Open & Affirming Sunday | Where the Welcome Meets the Road | Acts 8:28-40 | June 25, 2023
Todd Weir
Jun 25, 2023

As a not-quite Baby Boomer born in 1964, I have seen astounding changes in gender roles, identity, and sexuality. I have gone from being traditional to cutting edge to bewildered to trying to stay curious to see where it all goes. I went to a college where we had to sign in to visit the women’s dorm, and we were to abstain from alcohol and non-biblical sexual practices. (It didn’t occur to me that made polygamy an option.). My seminary was at the forefront of pushing for acceptance of LGBTQ people in the church, and my congregation in Northampton was one-third lesbian and a few trans folks mixed in. A clergy group I facilitate is all LBGTQ identified except for one other straight woman. 

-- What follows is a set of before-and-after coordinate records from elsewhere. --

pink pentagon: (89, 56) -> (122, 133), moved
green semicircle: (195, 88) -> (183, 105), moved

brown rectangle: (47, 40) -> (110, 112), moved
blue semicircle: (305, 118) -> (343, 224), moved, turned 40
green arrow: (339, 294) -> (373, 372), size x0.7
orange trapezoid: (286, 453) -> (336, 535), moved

I want to emphasize from this story that it has not been a straight and easy line from an Evangelical college in South Dakota to being in an Open and Affirming church and denomination today. The issues keep shifting, and I am still learning. Bewilderment at all this change is not just held by straight white guys like me. A lesbian colleague said that when she meets younger LGBTQ people, she feels like the most traditional and conservative person in the room. “We fought so hard to be accepted, to change the understanding of women, our societal role, and our right to be married. I didn’t see how big the trans and nonbinary movement would be, and I struggle to keep up. I don’t know what I will do when I’m asked to officiate at a wedding for a Throuple, but I bet it is coming. (Throuple is a romantic relationship among three people.)

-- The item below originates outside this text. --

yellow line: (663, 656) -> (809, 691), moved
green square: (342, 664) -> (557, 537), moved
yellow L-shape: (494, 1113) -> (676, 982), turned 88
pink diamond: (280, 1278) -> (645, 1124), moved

My hope this morning isn’t to try answering all the questions or tell you what you need to believe to be a real Christian. My goal is to orient our hearts towards the God of compassion so we can think with a heart filled with love. What guidance can our ancient scriptures and wisdom give us? The Bible is full of competing narratives. The same God who creates Adam and Eve for each other doesn’t seem to mind polygamy. Jesus challenged divorce laws to be more strict but also released a woman caught in adultery who was about to be stoned. Paul wasn’t sure anybody should be married. Centuries later, the church decided all clergy had to be celibate. Cultural norms have always shaped sexuality and gender roles, and identity in the church. 

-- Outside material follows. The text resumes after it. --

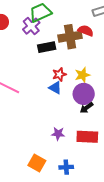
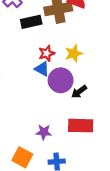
purple circle: (84, 94) -> (61, 80), moved
purple star: (58, 134) -> (44, 132), moved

You might ask me why we must talk about this in church, especially when it may be controversial, even in an Open and Affirming Church. I read an article in the NY Times a few weeks ago about Dwayne Wade, retired basketball All-Star for the Miami Heat. Wade has a transgender daughter and is moving out of state because anti-trans laws in Florida have created a hostile environment, and he does not feel his daughter is safe. The article describes the outflow of trans families from Florida as a human rights migration. For perspective, more than 100,000 trans-identified people in Florida, and as many as half are considering moving. Nationwide, an estimated 1.6 million people identify as trans. 


Today's Biblical text from Acts of the Apostles gives us some interesting perspectives. Here we have the story of Philip, who hitches a ride with a man on the road to Egypt. Generally, we like stories about conversions, especially when someone comes over to our team. We can read this passage and think, “Isn’t it amazing that Phillip was guided by the Holy Spirit, and a powerful man from exotic Ethiopia, a man who oversaw the Queen’s treasury no less, quickly saw how great Jesus is and was baptized. Kudos to Phillip for bringing such an influential person into the fold.”


Here is the interesting subplot. This convert is a eunuch. In ancient times, a eunuch was both trusted and feared. Without family ties or interest in court liaisons, they could hold important jobs for a monarch, such as managing the king’s harem, food taster, or the manager of the Queen’s vast treasury.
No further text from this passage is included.